On 01/23/2016 06:09 AM, Ajit Kumar Agarwal wrote:
This patch improves the updated memory cost in coloring pass of integrated
register
allocator. Only enter_freq of the loop is considered in updated memory cost in
the
coloring pass. Consideration of only enter_freq is based on the concept that
live Out
of the entry or header of the Loop is live in and liveout throughout the loop.
Exit
freq is ignored in the update memory cost in coloring pass.
As we put stores for spilled pseudos on loop entry and loads on the loop
exits, ignoring loop exits means for me that we basically ignore the
cost of the loads which is probably wrong in a general case.
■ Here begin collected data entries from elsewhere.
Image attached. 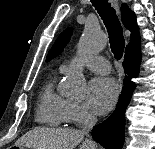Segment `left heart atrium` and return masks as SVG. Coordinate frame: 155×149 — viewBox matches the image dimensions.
Here are the masks:
<instances>
[{
	"mask_svg": "<svg viewBox=\"0 0 155 149\" xmlns=\"http://www.w3.org/2000/svg\"><path fill=\"white\" fill-rule=\"evenodd\" d=\"M117 95V84L112 78L97 77L88 85L85 102L91 111L104 115L114 106Z\"/></svg>",
	"mask_w": 155,
	"mask_h": 149,
	"instance_id": "obj_1",
	"label": "left heart atrium"
}]
</instances>
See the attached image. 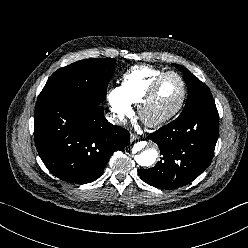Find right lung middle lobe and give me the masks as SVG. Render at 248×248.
<instances>
[{
  "label": "right lung middle lobe",
  "instance_id": "right-lung-middle-lobe-1",
  "mask_svg": "<svg viewBox=\"0 0 248 248\" xmlns=\"http://www.w3.org/2000/svg\"><path fill=\"white\" fill-rule=\"evenodd\" d=\"M115 59H85L58 69L48 79L38 100L62 98L84 105H100L114 73Z\"/></svg>",
  "mask_w": 248,
  "mask_h": 248
}]
</instances>
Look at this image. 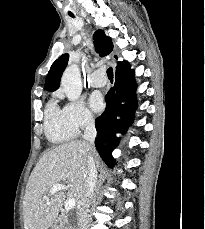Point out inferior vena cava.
Returning a JSON list of instances; mask_svg holds the SVG:
<instances>
[{"instance_id":"602c4592","label":"inferior vena cava","mask_w":205,"mask_h":229,"mask_svg":"<svg viewBox=\"0 0 205 229\" xmlns=\"http://www.w3.org/2000/svg\"><path fill=\"white\" fill-rule=\"evenodd\" d=\"M96 136H97V132L95 128L94 118L93 116L88 115L86 117V124H85V131H84L83 138L90 143L91 150H94L93 145ZM96 182H97L96 165L92 153H90L87 161L84 191L78 203L79 229H88V223H89L88 208L90 207L94 196Z\"/></svg>"}]
</instances>
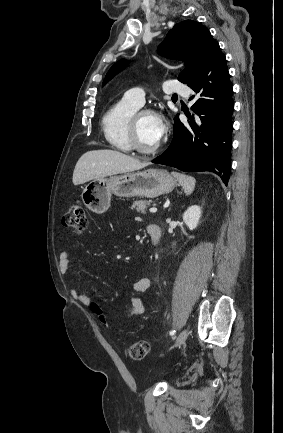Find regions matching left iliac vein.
I'll use <instances>...</instances> for the list:
<instances>
[{"label": "left iliac vein", "mask_w": 283, "mask_h": 433, "mask_svg": "<svg viewBox=\"0 0 283 433\" xmlns=\"http://www.w3.org/2000/svg\"><path fill=\"white\" fill-rule=\"evenodd\" d=\"M187 337H188V331L186 329L182 330L181 333L178 335L174 346L180 347L181 345H183V343H185Z\"/></svg>", "instance_id": "left-iliac-vein-1"}]
</instances>
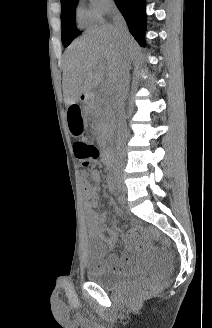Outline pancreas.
Returning <instances> with one entry per match:
<instances>
[{
  "label": "pancreas",
  "mask_w": 212,
  "mask_h": 328,
  "mask_svg": "<svg viewBox=\"0 0 212 328\" xmlns=\"http://www.w3.org/2000/svg\"><path fill=\"white\" fill-rule=\"evenodd\" d=\"M104 101L97 98L96 102L93 104L92 114L97 121V137L99 140L106 139L111 133V119L108 113L100 108V105Z\"/></svg>",
  "instance_id": "cf45deb5"
}]
</instances>
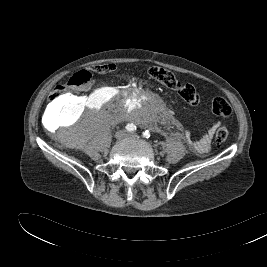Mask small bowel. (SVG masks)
<instances>
[{"label": "small bowel", "mask_w": 267, "mask_h": 267, "mask_svg": "<svg viewBox=\"0 0 267 267\" xmlns=\"http://www.w3.org/2000/svg\"><path fill=\"white\" fill-rule=\"evenodd\" d=\"M77 104L79 103L78 102L74 103L75 106ZM216 127L217 125L214 124L213 126L210 127L207 133L200 140L191 142L192 147L195 149V151H197L198 153L208 152L211 146L212 138H213Z\"/></svg>", "instance_id": "c3829d8e"}]
</instances>
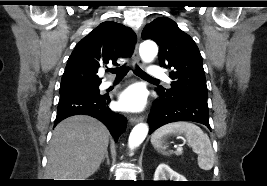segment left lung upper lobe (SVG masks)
<instances>
[{
    "label": "left lung upper lobe",
    "instance_id": "left-lung-upper-lobe-1",
    "mask_svg": "<svg viewBox=\"0 0 267 186\" xmlns=\"http://www.w3.org/2000/svg\"><path fill=\"white\" fill-rule=\"evenodd\" d=\"M142 38L152 39L159 45L160 66L171 70V88L159 86L158 94L207 100L202 56L193 39L176 22L167 17L157 18L145 26Z\"/></svg>",
    "mask_w": 267,
    "mask_h": 186
}]
</instances>
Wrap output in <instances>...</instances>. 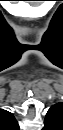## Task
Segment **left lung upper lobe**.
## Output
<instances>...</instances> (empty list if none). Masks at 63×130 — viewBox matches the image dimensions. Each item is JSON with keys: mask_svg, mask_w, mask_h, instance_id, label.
<instances>
[{"mask_svg": "<svg viewBox=\"0 0 63 130\" xmlns=\"http://www.w3.org/2000/svg\"><path fill=\"white\" fill-rule=\"evenodd\" d=\"M43 130H63V103L50 107L46 114Z\"/></svg>", "mask_w": 63, "mask_h": 130, "instance_id": "left-lung-upper-lobe-1", "label": "left lung upper lobe"}]
</instances>
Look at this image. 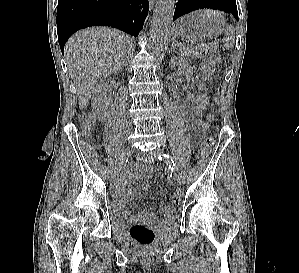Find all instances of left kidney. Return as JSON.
Listing matches in <instances>:
<instances>
[{"label": "left kidney", "instance_id": "5707ae66", "mask_svg": "<svg viewBox=\"0 0 299 273\" xmlns=\"http://www.w3.org/2000/svg\"><path fill=\"white\" fill-rule=\"evenodd\" d=\"M169 65L171 68H174L175 66L181 67L185 71L187 82H190V80L192 79L193 71L189 64L183 58L172 57ZM184 89H186V87H184Z\"/></svg>", "mask_w": 299, "mask_h": 273}]
</instances>
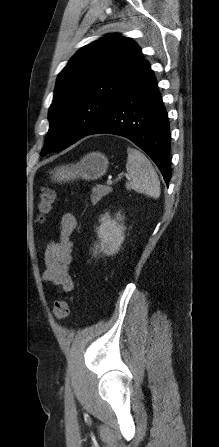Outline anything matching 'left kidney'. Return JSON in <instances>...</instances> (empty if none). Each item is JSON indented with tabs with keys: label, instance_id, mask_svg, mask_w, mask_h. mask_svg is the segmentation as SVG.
I'll return each instance as SVG.
<instances>
[{
	"label": "left kidney",
	"instance_id": "5707ae66",
	"mask_svg": "<svg viewBox=\"0 0 219 447\" xmlns=\"http://www.w3.org/2000/svg\"><path fill=\"white\" fill-rule=\"evenodd\" d=\"M122 219V217L118 216L116 219H111L108 214L101 216L99 220L101 224L97 230V237L100 242L95 245L99 253L113 255L120 249L125 238V228L117 221H121Z\"/></svg>",
	"mask_w": 219,
	"mask_h": 447
}]
</instances>
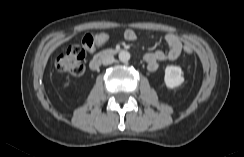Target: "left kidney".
Returning a JSON list of instances; mask_svg holds the SVG:
<instances>
[{
	"instance_id": "5707ae66",
	"label": "left kidney",
	"mask_w": 244,
	"mask_h": 157,
	"mask_svg": "<svg viewBox=\"0 0 244 157\" xmlns=\"http://www.w3.org/2000/svg\"><path fill=\"white\" fill-rule=\"evenodd\" d=\"M165 84L168 88H177L184 82L183 70L179 66L169 65L165 69Z\"/></svg>"
}]
</instances>
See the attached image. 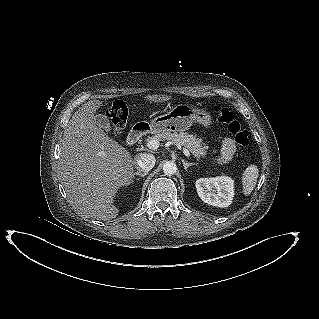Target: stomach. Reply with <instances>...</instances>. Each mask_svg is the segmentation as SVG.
<instances>
[{
	"instance_id": "stomach-1",
	"label": "stomach",
	"mask_w": 319,
	"mask_h": 319,
	"mask_svg": "<svg viewBox=\"0 0 319 319\" xmlns=\"http://www.w3.org/2000/svg\"><path fill=\"white\" fill-rule=\"evenodd\" d=\"M199 123L205 127L212 124L210 114L193 104L182 102L174 105L167 114L154 118L150 127L153 132H184L193 125Z\"/></svg>"
}]
</instances>
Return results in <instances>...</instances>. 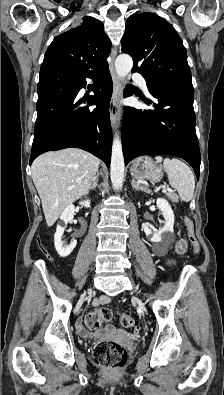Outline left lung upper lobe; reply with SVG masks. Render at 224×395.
Wrapping results in <instances>:
<instances>
[{"instance_id":"5c2ea615","label":"left lung upper lobe","mask_w":224,"mask_h":395,"mask_svg":"<svg viewBox=\"0 0 224 395\" xmlns=\"http://www.w3.org/2000/svg\"><path fill=\"white\" fill-rule=\"evenodd\" d=\"M122 52L134 61L148 86L169 84L193 88L186 49L165 19L153 13L132 14L121 40Z\"/></svg>"}]
</instances>
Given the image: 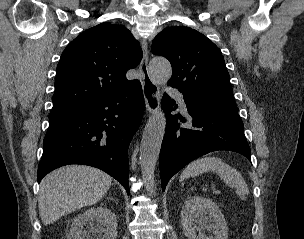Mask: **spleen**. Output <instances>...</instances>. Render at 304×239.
Returning <instances> with one entry per match:
<instances>
[{
	"label": "spleen",
	"instance_id": "3e777b00",
	"mask_svg": "<svg viewBox=\"0 0 304 239\" xmlns=\"http://www.w3.org/2000/svg\"><path fill=\"white\" fill-rule=\"evenodd\" d=\"M216 173L228 186L236 189V194L246 200L249 194L248 186L241 174L217 157H203L190 163L181 173L184 180L206 172Z\"/></svg>",
	"mask_w": 304,
	"mask_h": 239
}]
</instances>
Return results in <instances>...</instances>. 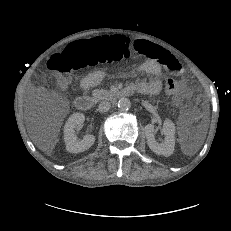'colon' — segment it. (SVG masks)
Listing matches in <instances>:
<instances>
[{"label": "colon", "instance_id": "colon-1", "mask_svg": "<svg viewBox=\"0 0 231 231\" xmlns=\"http://www.w3.org/2000/svg\"><path fill=\"white\" fill-rule=\"evenodd\" d=\"M131 50L130 40L120 35L77 42L69 45L61 54L53 56L49 61V69L55 75L57 86L67 88L72 81L73 71L88 65L127 60L131 57ZM165 88L168 93L176 94L177 80L173 77L167 78Z\"/></svg>", "mask_w": 231, "mask_h": 231}]
</instances>
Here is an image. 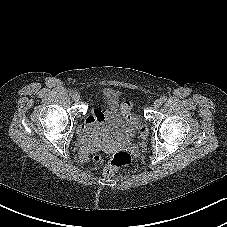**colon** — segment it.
I'll use <instances>...</instances> for the list:
<instances>
[{
  "label": "colon",
  "instance_id": "obj_1",
  "mask_svg": "<svg viewBox=\"0 0 227 227\" xmlns=\"http://www.w3.org/2000/svg\"><path fill=\"white\" fill-rule=\"evenodd\" d=\"M129 107V103L124 104L125 109H128ZM139 134L141 140L144 141L147 136V129L145 127H142L139 131ZM137 157L138 153L118 151L106 163H104L103 159L99 155H95L93 157V161L96 163L103 164L104 174L107 177H112L117 170L132 165L136 161Z\"/></svg>",
  "mask_w": 227,
  "mask_h": 227
}]
</instances>
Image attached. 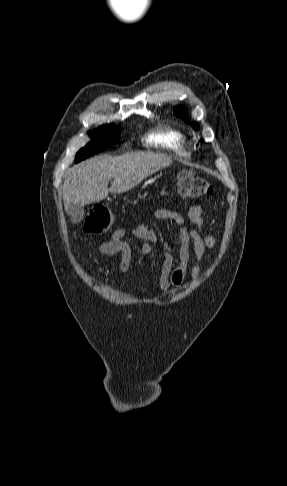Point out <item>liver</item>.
<instances>
[{
  "mask_svg": "<svg viewBox=\"0 0 287 486\" xmlns=\"http://www.w3.org/2000/svg\"><path fill=\"white\" fill-rule=\"evenodd\" d=\"M171 164L169 157L152 152L100 156L87 160L66 173L63 184L65 211L68 213L72 203L84 206L105 199L109 192H126ZM112 178L114 181L108 189Z\"/></svg>",
  "mask_w": 287,
  "mask_h": 486,
  "instance_id": "6515ba94",
  "label": "liver"
}]
</instances>
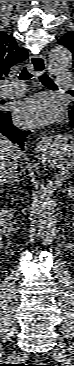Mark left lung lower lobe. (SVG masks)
<instances>
[{
    "label": "left lung lower lobe",
    "mask_w": 74,
    "mask_h": 366,
    "mask_svg": "<svg viewBox=\"0 0 74 366\" xmlns=\"http://www.w3.org/2000/svg\"><path fill=\"white\" fill-rule=\"evenodd\" d=\"M70 119H71V122H72V125L74 127V107H72V110L70 111Z\"/></svg>",
    "instance_id": "left-lung-lower-lobe-1"
}]
</instances>
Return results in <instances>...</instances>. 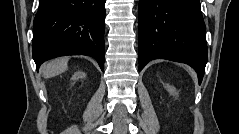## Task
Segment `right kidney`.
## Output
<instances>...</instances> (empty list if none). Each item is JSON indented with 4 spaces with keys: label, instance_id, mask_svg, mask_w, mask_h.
Here are the masks:
<instances>
[{
    "label": "right kidney",
    "instance_id": "obj_1",
    "mask_svg": "<svg viewBox=\"0 0 239 134\" xmlns=\"http://www.w3.org/2000/svg\"><path fill=\"white\" fill-rule=\"evenodd\" d=\"M86 74L84 72L78 71L72 76V80H76L79 78H85Z\"/></svg>",
    "mask_w": 239,
    "mask_h": 134
}]
</instances>
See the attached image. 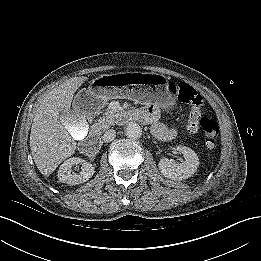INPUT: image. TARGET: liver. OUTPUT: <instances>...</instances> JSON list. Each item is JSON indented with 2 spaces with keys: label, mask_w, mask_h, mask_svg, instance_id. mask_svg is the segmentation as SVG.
Here are the masks:
<instances>
[{
  "label": "liver",
  "mask_w": 261,
  "mask_h": 261,
  "mask_svg": "<svg viewBox=\"0 0 261 261\" xmlns=\"http://www.w3.org/2000/svg\"><path fill=\"white\" fill-rule=\"evenodd\" d=\"M86 80L84 76L70 78L39 101L31 126L30 149L38 170L44 176H49L75 152L76 142L67 123L78 117L70 112V107L74 93Z\"/></svg>",
  "instance_id": "6515ba94"
}]
</instances>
This increases the updated memory most and more chances of reducing the spill
and
fetch and better assignment.
The concept of live-out of the header of the loop is live-in and live-out
throughout
of the Loop is based on the following.
If a v live is out at the header of the loop then the variable is live-in at
every node
in the loop. To prove this, consider a loop L with header h such that the
variable v
defined at d is live-in at h. Since v is live at h, d is not part of L. This
follows
from the dominance property, i.e. h is strictly dominated by d. Furthermore,
there
exists a path from h to a use of v which does not go through d. For every node
p in
the loop, since the loop is strongly connected and node is a component of the
CFG,
there exists a path, consisting only of nodes of L from p to h. Concatenating
these
two paths proves that v is live-in and live-out of p.
Bootstrapped on X86_64.
Performance run is done on SPEC CPU2000 benchmarks and following are the
results.
SPEC INT benchmarks
(Mean Score with this patch vs Mean score without this patch = 3729.777 vs
3717.083).
Benchmarks Gains.
186.crafty = 2.78%
176.gcc = 0.7%
253.perlbmk = 0.75%
255.vortex = 0.82%
SPEC FP benchmarks
(Mean Score with this patch vs Mean score without this patch = 4774.65 vs
4751.838 ).
Benchmarks Gains
168.wupwise = 0.77%
171.swim = 1.5%
177.mesa = 1.2%
200.sixtrack = 1.2%
178.galgel = 0.6%
179.art = 0.6%
183.equake = 0.5%
187.facerec = 0.7%.
Thanks for trying to improve GCC performance, Ajit. Unfortunately, I
got different numbers on SPEC2000 with your patch. The different
results might be a consequence of different test setup.
I got the following numbers using 4.2GHz i7-4790K (Haswell) using -Ofast
-mtune=corei7. Using the tune option is important as RA will try to
improve code for Haswell architecture.
64-bit:
Int 5123 5126
FP 6886 6897
32-bit:
Int 4754 4763
FP 6363 6346
Here the first column is GCC with your patch and the second one is
without your patch. Only 32-bit FP score was improved by you patch.
These days practically nobody uses 32-bit code for FP benchmarks.
So unfortunately I can not approve the patch. Sorry.